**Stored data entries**
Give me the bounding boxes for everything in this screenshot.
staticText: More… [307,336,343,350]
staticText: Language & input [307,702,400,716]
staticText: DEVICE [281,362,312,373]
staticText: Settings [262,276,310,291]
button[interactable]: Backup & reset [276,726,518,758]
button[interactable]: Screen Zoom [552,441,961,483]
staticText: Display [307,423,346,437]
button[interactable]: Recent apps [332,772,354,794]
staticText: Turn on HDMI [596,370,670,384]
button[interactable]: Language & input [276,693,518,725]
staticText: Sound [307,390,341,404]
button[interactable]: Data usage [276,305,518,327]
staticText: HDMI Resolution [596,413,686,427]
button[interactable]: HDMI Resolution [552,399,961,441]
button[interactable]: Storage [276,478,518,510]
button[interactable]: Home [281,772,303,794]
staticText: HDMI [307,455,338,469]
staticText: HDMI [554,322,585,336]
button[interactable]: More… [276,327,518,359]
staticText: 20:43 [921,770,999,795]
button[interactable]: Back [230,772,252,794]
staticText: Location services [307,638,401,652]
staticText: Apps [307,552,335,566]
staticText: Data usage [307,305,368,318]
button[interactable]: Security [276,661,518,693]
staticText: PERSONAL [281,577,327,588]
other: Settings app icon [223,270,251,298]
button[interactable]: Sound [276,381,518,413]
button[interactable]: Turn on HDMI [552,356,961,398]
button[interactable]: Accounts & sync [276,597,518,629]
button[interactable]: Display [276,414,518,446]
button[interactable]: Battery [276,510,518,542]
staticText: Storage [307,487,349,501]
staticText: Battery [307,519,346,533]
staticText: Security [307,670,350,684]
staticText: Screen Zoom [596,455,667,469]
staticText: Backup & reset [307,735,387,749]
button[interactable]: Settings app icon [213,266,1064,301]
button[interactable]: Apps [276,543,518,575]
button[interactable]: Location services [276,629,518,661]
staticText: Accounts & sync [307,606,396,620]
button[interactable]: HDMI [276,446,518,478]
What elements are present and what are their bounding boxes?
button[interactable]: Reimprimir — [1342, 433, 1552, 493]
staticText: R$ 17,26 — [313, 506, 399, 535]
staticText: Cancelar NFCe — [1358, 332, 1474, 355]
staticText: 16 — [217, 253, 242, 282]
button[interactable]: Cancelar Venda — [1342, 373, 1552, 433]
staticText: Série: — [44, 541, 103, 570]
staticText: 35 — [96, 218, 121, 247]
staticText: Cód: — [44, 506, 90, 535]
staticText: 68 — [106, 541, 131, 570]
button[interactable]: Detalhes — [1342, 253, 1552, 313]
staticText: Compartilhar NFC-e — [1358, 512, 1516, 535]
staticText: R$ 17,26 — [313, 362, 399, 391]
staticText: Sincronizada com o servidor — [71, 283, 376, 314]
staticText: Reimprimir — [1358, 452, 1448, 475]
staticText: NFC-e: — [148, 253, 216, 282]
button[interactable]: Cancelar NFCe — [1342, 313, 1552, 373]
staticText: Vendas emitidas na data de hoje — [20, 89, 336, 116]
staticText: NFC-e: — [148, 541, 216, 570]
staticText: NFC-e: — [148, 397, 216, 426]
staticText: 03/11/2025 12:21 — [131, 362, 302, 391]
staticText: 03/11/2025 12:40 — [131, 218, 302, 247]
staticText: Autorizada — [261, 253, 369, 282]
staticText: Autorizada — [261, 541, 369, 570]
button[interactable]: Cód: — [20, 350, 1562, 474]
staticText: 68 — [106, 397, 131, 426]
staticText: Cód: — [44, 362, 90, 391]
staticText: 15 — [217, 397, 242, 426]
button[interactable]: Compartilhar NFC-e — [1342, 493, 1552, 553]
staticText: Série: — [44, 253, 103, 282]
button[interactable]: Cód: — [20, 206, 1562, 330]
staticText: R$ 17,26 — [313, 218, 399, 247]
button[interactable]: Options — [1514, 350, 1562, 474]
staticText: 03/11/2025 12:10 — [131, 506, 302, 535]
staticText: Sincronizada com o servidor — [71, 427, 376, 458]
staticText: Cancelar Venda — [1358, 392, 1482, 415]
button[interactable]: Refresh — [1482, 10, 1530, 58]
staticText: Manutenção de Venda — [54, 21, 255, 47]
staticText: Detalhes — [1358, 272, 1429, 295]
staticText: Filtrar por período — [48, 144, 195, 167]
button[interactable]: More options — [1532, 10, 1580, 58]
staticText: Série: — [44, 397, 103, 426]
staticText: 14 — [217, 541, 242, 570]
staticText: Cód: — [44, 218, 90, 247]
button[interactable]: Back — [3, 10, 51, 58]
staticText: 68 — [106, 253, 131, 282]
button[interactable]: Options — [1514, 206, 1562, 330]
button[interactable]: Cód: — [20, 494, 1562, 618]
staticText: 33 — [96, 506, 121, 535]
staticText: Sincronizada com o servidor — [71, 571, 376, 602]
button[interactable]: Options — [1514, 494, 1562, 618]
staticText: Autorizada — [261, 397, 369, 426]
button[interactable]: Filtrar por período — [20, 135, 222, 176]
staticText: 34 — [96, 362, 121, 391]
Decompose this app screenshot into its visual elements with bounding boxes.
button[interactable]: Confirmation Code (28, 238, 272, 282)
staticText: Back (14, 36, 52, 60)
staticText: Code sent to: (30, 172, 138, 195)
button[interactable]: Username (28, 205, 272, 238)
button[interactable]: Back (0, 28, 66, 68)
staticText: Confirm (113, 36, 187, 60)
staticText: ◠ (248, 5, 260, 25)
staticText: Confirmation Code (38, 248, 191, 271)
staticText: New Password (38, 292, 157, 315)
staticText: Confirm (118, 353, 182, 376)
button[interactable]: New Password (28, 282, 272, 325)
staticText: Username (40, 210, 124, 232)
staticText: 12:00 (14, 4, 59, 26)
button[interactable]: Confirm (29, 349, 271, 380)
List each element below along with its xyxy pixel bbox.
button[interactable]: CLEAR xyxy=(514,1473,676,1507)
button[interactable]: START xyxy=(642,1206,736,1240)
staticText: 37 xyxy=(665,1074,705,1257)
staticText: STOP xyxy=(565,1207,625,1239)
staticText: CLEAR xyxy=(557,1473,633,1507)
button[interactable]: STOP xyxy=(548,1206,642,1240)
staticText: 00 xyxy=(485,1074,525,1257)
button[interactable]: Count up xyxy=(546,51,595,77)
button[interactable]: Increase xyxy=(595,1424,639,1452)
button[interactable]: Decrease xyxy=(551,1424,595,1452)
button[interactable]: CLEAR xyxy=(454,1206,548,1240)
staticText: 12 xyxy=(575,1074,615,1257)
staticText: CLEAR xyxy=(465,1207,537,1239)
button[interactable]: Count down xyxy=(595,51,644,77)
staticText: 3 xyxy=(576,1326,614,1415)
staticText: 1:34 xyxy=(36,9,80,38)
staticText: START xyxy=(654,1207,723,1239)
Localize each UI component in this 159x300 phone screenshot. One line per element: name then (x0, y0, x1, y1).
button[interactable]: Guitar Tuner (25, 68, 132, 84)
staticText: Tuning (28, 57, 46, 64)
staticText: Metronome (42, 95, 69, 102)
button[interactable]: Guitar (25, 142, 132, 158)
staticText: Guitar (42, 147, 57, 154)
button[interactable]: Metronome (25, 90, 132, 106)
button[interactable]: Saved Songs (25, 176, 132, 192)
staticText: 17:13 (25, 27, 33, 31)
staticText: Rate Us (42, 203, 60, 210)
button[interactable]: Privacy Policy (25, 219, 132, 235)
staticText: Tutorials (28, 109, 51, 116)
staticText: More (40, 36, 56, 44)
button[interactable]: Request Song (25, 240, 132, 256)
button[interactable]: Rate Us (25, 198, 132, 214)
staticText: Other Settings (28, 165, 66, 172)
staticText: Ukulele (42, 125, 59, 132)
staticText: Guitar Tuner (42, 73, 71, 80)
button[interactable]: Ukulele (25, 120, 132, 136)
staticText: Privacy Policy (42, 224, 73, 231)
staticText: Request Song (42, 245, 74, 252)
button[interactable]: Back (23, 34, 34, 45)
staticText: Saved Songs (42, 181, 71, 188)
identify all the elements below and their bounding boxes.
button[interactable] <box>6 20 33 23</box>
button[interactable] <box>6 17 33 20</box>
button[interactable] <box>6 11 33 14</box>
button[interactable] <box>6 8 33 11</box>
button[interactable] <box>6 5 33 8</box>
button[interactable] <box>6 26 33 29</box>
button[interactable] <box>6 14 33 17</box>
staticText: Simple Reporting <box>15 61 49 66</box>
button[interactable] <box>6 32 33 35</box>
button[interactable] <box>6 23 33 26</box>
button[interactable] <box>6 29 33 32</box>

**What is being asked**
Take the line with "identify all the" and every line after it in the data, and please reproduce them exactly, leaving out all other lines.

**Output for this exercise**
identify all the elements below and their bounding boxes.
button[interactable] <box>6 20 33 23</box>
button[interactable] <box>6 17 33 20</box>
button[interactable] <box>6 11 33 14</box>
button[interactable] <box>6 8 33 11</box>
button[interactable] <box>6 5 33 8</box>
button[interactable] <box>6 26 33 29</box>
button[interactable] <box>6 14 33 17</box>
staticText: Simple Reporting <box>15 61 49 66</box>
button[interactable] <box>6 32 33 35</box>
button[interactable] <box>6 23 33 26</box>
button[interactable] <box>6 29 33 32</box>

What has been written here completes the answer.